Your answer needs to include each line of the records in which the string "draagdoek" can be found.

---------------

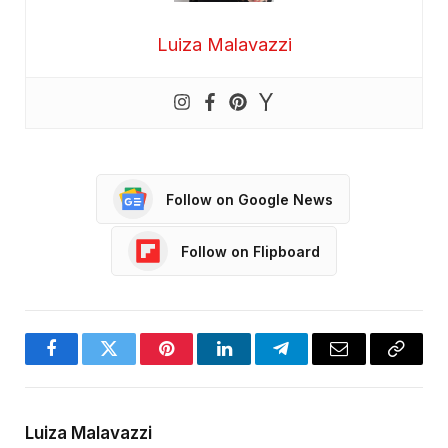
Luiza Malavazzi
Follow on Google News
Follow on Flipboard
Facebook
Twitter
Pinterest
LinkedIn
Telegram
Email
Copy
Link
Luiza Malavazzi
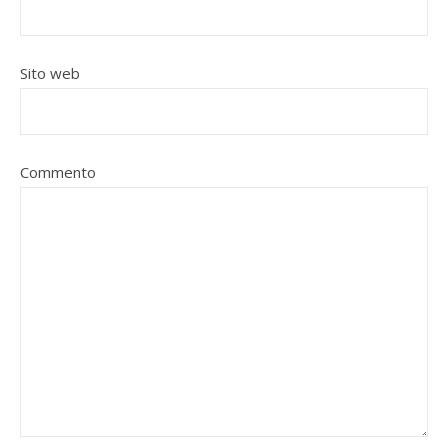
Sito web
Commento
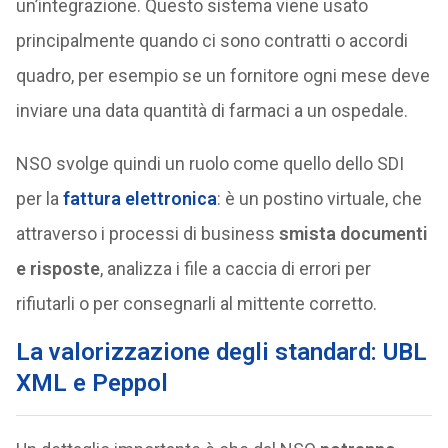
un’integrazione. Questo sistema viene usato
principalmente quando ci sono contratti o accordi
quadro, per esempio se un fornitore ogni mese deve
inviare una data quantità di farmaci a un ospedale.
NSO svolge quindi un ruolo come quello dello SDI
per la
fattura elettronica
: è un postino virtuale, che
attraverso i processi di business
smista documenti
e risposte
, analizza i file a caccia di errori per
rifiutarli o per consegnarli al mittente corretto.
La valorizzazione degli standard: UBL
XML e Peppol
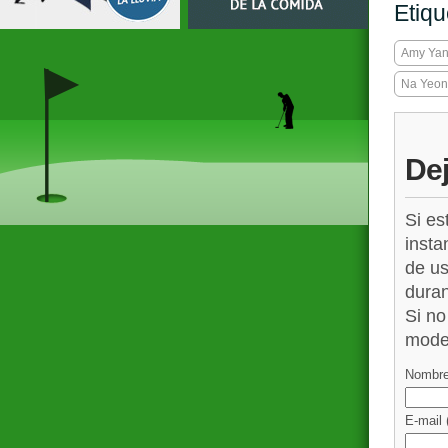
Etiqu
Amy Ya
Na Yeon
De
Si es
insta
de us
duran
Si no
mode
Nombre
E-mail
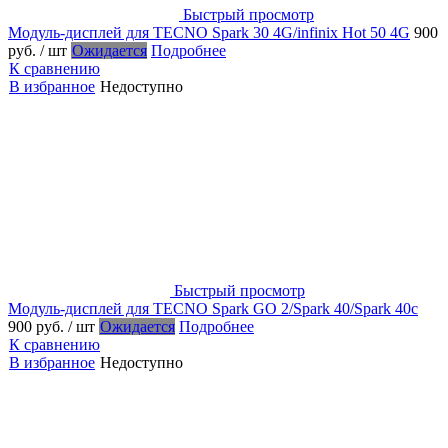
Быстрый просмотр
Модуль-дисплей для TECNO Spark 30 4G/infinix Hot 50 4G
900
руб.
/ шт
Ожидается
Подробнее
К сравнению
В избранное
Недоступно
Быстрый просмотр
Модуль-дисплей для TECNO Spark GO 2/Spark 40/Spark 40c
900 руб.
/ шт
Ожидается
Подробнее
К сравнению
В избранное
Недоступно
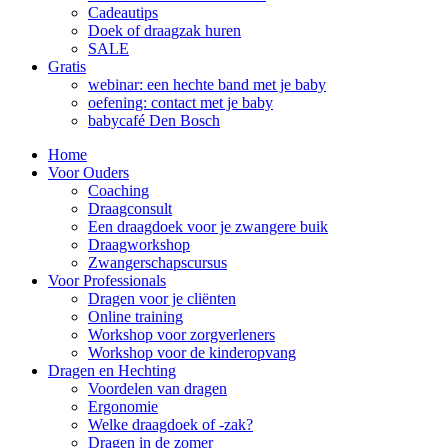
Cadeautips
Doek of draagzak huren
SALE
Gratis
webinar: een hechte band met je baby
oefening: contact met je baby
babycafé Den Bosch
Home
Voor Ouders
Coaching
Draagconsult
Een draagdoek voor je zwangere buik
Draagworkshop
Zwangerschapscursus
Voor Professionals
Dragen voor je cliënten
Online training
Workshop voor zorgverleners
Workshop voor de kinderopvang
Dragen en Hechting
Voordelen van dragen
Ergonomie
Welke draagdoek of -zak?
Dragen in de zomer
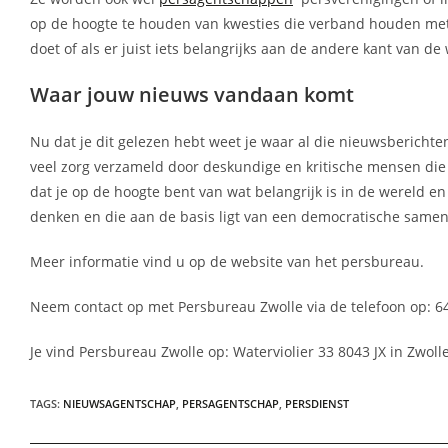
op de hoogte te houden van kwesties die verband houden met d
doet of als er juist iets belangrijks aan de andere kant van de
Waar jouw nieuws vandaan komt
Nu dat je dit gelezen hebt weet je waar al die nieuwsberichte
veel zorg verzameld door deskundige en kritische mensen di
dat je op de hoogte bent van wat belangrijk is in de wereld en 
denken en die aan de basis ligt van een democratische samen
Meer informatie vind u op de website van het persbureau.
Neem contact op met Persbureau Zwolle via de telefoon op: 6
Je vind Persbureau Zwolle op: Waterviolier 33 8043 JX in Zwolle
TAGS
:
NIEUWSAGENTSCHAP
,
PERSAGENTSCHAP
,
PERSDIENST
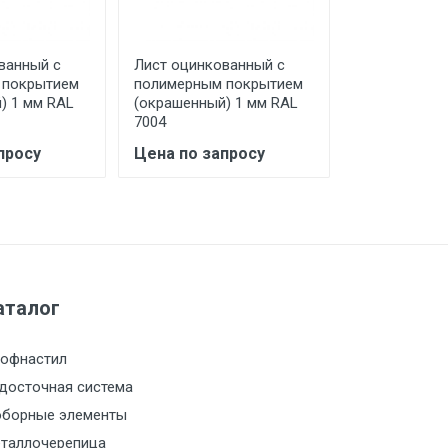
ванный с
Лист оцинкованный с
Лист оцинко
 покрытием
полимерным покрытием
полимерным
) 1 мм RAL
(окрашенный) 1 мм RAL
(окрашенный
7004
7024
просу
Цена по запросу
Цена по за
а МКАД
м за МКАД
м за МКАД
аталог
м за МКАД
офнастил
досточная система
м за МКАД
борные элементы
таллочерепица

---------------

### Response below
Een draagdoek voor je zwangere buik
Welke draagdoek of -zak?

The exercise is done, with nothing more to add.